**INFORMATION SUPPLIED:**
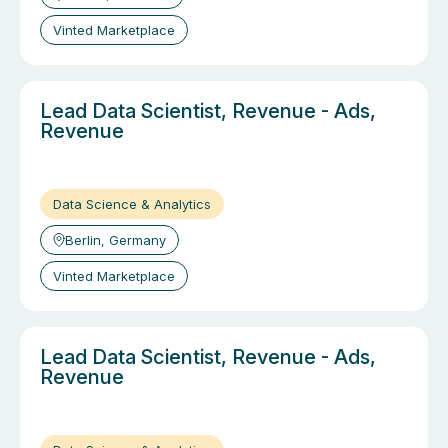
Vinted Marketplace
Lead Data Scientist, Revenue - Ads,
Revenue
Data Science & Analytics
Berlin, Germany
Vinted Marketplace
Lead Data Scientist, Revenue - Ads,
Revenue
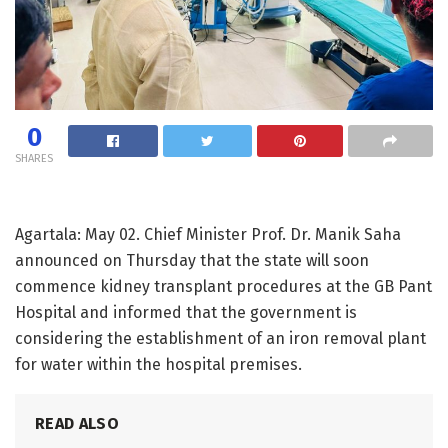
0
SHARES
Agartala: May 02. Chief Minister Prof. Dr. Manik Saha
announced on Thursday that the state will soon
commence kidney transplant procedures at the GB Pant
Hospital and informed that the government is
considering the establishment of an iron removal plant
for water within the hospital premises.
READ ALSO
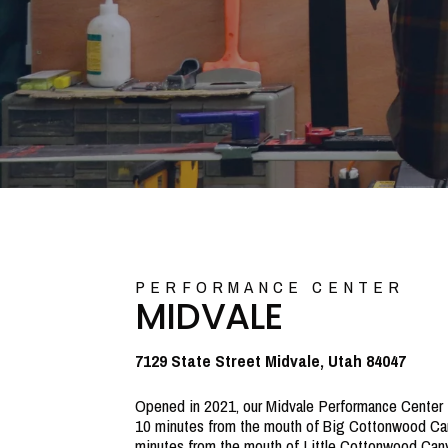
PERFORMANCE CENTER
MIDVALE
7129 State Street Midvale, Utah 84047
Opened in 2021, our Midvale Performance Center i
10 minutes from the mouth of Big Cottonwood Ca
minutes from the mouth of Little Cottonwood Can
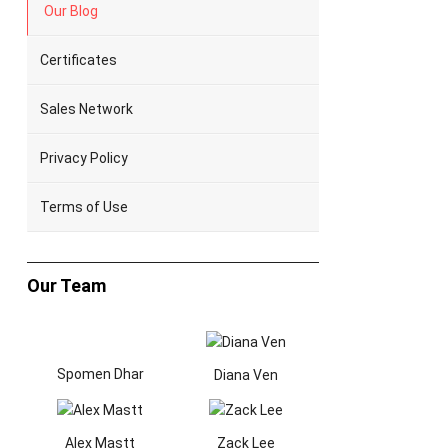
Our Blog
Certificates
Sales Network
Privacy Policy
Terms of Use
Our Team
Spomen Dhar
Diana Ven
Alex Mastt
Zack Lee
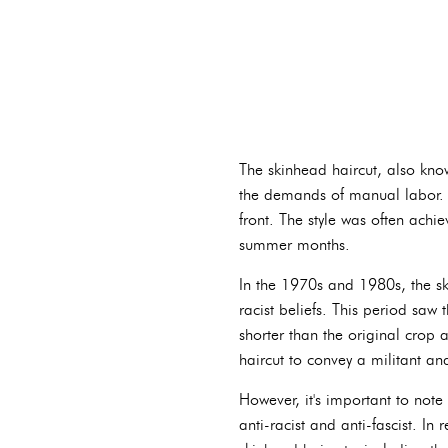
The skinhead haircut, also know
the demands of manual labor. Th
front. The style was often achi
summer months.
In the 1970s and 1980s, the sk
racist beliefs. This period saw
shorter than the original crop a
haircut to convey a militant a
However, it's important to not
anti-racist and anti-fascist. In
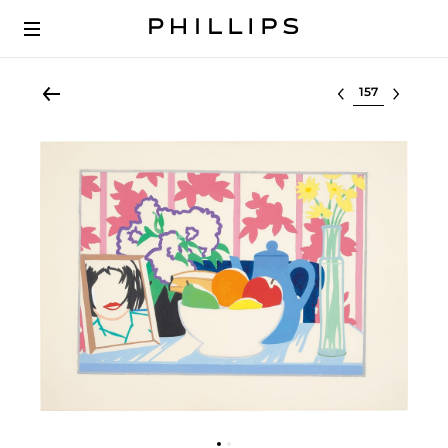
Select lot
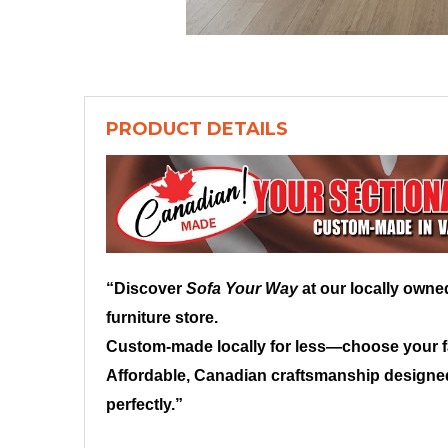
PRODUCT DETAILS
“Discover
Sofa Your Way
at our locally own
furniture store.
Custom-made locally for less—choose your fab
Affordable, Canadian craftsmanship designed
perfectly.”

---

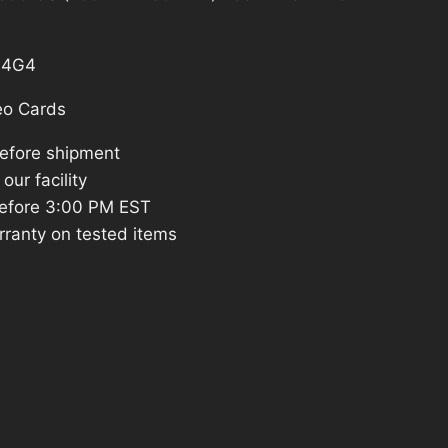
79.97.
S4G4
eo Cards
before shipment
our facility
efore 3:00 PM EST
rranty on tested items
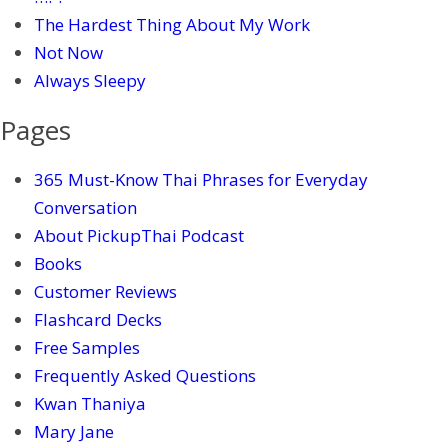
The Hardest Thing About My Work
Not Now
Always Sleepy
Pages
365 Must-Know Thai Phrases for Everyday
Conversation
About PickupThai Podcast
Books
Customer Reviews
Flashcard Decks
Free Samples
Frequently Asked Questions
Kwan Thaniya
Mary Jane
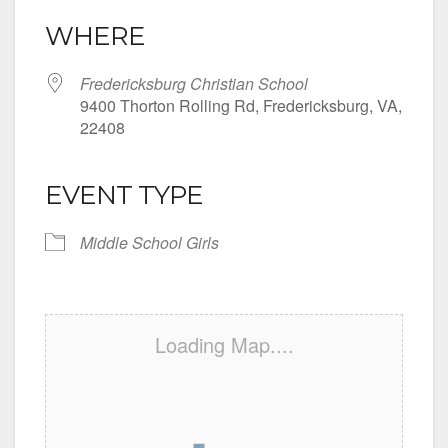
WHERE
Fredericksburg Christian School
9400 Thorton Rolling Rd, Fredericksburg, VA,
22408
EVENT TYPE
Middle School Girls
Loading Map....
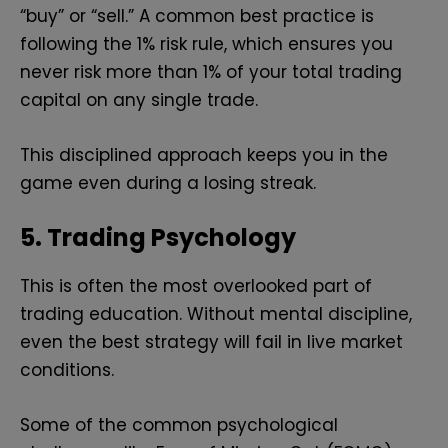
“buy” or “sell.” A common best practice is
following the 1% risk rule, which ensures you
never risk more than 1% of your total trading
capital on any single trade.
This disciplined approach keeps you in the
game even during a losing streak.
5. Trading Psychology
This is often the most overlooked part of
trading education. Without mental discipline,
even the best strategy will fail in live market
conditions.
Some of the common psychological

---

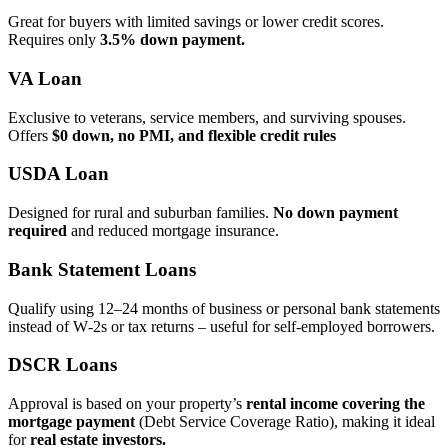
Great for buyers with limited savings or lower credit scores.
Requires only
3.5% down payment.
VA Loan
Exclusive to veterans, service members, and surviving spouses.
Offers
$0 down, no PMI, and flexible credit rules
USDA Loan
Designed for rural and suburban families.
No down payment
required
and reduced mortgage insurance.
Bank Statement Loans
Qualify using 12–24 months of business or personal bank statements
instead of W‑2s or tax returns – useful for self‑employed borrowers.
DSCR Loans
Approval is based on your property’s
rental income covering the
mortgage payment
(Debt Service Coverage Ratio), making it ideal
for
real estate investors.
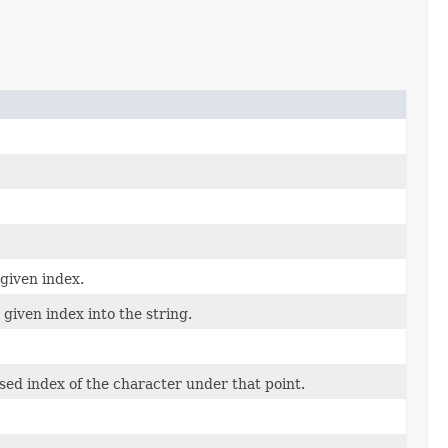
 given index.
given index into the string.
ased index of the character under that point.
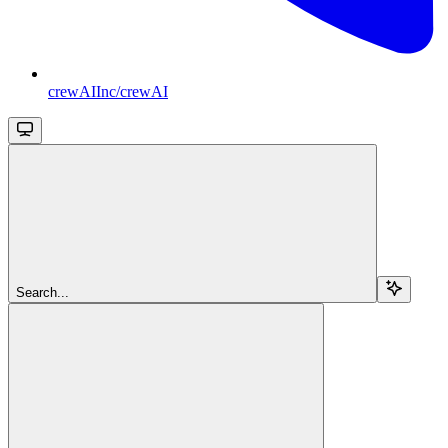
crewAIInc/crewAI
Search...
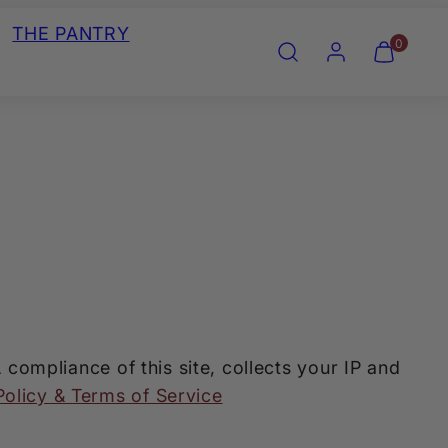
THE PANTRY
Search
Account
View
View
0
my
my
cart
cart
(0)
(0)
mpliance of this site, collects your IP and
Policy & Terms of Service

**EXERCISE OBJECTIVE:** Scan the entries above for the word "from" and collect each line holding it.

**TASK OUTPUT:**
10 minutes from the mouth of Big Cottonwood Ca
minutes from the mouth of Little Cottonwood Can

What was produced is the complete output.